There are several amusing minor bits, such as Schroeder’s school desk piano or Woodstock circling around his bird’s nest with a tiny snow blower, but there is a scarcity of laughs in The Peanuts Movie. Compared to films from Pixar or Dreamworks Animation, companies that line their movies with punch lines and Easter eggs, The Peanuts Movie seems slight. Whereas the Toy Story films are packed with pop culture references and themes of jealousy or abandonment, The Peanuts Movie has an anxious Charlie Brown name-checking the concept of mortgage.
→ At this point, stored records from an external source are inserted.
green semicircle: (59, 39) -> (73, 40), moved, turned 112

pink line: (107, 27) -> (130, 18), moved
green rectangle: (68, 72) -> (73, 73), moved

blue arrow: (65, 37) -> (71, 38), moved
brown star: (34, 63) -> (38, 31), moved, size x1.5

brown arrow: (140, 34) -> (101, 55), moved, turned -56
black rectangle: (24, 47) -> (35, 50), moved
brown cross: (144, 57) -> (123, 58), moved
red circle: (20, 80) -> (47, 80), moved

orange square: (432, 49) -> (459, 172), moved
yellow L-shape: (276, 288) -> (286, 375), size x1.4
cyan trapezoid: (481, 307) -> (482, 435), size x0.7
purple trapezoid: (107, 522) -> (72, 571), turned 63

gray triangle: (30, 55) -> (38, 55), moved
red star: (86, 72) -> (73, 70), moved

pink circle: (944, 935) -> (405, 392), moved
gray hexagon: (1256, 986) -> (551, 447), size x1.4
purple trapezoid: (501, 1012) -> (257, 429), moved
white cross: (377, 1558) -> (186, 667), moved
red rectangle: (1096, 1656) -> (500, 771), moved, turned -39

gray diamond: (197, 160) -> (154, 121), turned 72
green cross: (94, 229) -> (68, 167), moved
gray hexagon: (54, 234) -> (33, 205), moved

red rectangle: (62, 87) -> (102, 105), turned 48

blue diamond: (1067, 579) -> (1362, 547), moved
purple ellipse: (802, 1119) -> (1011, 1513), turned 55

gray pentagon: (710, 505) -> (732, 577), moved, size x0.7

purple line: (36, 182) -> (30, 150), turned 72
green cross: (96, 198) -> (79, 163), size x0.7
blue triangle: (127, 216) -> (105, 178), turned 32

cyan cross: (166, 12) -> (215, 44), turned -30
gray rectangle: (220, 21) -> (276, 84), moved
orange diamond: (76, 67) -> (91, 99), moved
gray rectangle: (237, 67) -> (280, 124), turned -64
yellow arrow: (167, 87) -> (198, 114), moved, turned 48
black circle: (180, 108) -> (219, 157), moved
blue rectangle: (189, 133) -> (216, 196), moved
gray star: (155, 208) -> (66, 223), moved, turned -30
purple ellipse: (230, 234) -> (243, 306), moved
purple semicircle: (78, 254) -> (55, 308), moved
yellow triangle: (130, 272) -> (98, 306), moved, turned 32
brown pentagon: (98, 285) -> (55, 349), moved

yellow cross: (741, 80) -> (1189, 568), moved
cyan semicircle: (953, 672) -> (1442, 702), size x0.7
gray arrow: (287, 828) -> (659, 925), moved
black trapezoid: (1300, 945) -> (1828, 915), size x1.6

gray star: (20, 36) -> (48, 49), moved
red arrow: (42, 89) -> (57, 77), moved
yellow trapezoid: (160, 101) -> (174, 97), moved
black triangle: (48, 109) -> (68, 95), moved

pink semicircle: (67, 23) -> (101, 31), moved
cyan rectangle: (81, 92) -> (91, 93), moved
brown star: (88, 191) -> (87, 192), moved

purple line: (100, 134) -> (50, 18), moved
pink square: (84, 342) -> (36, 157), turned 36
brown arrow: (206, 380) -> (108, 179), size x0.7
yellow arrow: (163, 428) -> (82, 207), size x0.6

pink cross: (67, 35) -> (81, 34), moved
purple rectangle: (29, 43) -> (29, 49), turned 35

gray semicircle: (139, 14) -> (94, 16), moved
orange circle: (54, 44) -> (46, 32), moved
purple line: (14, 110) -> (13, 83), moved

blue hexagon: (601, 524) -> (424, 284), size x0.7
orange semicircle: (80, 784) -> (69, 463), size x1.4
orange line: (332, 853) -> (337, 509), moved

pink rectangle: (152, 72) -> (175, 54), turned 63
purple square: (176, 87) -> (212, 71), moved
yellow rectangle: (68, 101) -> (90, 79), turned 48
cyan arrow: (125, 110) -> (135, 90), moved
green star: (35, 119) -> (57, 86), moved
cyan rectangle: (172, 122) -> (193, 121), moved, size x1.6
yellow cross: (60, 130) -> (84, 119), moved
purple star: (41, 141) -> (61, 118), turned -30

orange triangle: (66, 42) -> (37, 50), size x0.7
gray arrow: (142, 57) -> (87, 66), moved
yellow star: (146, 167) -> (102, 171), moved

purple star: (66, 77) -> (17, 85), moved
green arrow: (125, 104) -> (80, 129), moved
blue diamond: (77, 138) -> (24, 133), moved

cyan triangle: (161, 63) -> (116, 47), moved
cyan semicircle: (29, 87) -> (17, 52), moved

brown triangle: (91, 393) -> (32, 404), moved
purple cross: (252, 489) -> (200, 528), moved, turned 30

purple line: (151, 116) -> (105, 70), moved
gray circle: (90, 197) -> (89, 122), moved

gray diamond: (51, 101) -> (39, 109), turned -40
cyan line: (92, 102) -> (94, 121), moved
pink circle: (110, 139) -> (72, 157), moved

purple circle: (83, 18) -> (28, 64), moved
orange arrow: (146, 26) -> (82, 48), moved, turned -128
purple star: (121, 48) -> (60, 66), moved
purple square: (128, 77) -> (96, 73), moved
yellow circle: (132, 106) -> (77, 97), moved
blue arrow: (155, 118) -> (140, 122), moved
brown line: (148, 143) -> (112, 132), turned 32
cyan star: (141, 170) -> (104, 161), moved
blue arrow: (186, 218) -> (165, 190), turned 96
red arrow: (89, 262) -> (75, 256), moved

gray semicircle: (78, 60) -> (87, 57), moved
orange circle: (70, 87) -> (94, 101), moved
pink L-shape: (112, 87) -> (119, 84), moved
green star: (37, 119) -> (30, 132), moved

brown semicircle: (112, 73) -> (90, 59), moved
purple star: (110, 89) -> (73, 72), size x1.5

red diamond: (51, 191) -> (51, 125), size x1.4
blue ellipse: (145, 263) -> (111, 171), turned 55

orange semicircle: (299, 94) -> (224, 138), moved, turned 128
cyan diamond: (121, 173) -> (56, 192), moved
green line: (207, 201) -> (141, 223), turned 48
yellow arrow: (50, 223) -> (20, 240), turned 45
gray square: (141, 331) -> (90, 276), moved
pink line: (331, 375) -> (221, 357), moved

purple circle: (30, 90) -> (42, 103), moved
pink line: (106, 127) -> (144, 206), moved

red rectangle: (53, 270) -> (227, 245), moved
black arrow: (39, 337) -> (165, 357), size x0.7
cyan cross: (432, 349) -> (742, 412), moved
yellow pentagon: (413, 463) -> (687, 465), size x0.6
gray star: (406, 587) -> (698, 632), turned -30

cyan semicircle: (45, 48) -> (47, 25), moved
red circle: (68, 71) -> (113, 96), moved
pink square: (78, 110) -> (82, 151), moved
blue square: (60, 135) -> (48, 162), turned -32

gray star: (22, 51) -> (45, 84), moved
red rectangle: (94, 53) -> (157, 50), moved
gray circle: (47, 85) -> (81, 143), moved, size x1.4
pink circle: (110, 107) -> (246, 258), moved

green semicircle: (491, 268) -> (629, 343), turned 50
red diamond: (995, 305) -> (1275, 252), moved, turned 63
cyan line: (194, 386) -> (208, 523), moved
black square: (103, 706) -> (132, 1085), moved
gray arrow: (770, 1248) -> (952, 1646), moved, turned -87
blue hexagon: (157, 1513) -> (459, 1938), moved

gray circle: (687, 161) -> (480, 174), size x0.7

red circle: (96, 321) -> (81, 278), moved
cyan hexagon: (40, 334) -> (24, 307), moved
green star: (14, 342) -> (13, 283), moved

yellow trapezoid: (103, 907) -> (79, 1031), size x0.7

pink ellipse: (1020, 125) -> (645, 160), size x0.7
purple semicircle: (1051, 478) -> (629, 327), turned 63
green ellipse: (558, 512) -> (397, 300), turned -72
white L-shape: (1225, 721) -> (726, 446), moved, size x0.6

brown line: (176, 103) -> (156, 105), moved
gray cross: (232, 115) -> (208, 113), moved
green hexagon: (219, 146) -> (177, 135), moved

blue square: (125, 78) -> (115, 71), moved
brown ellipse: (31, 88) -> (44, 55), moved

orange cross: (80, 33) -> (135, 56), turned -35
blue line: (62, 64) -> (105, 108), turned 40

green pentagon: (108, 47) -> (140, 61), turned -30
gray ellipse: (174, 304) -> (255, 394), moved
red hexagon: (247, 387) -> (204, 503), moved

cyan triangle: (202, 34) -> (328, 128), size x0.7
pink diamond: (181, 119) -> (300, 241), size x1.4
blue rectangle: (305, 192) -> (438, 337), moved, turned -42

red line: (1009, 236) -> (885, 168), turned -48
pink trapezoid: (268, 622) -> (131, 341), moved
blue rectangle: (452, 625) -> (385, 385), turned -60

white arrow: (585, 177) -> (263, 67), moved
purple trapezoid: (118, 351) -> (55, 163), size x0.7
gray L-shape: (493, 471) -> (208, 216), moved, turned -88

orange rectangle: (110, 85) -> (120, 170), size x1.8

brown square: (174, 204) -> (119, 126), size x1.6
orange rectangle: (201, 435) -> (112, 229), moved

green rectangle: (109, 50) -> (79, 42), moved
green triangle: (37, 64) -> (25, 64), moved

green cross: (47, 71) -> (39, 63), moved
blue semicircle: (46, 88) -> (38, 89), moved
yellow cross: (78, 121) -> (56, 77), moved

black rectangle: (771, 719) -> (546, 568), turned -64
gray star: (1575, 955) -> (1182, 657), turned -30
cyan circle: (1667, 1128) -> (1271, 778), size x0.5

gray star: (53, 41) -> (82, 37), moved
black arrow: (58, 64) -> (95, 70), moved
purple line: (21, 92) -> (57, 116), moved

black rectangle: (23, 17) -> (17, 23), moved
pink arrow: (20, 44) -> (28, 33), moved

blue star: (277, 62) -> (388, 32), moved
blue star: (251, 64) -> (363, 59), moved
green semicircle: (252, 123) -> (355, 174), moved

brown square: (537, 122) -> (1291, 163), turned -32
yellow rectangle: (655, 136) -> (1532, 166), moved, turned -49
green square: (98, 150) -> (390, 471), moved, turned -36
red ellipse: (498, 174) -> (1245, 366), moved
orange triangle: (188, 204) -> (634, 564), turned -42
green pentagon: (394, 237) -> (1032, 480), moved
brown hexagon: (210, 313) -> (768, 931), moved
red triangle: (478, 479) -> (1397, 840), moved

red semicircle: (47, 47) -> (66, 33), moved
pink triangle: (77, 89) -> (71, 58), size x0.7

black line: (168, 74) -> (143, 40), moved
Child actors provide the voices of the Peanuts characters, which is a peculiar authentic diversion from the norm for animated kids flicks. Credit casting director Christian Kaplan for assembling a crew of youngsters whose voices match the general tone of previous actors to have held the roles of Linus, Patty and Marcie. While Hadley Belle Miller’s Lucy doesn’t sound like my recollection of the character, she serves her purpose. Snoopy and Woodstock’s signature high-pitched squeals, meanwhile, are lifted from the archived Bill Melendez sound bites that keep with Peanuts tradition.

Does the Peanuts legacy simply loom too large over The Peanuts Movie? As should be expected, the new film comes ready with Great Pumpkin & Vince Guaraldi references. The Peanuts Movie plays out more like a tribute album than new material. Many of the jokes are lifted from original Peanuts comics or cartoons, and its version of upsetting the status quo is to introduce a Charlie Brown love interest un-creatively named Little Red-Headed Girl (she learns your name, Charlie Brown, the least you should do is return the favor).

The Peanuts Movie makes for a pleasant-enough update that might introduce some younger generations to Snoopy and the Peanuts gang, but it’s far from a comparable substitute.

Middling

The Peanuts Movie is more tribute album than fresh material. It aims to honor Charles M. Schulz’s legacy while doing little to sustain it.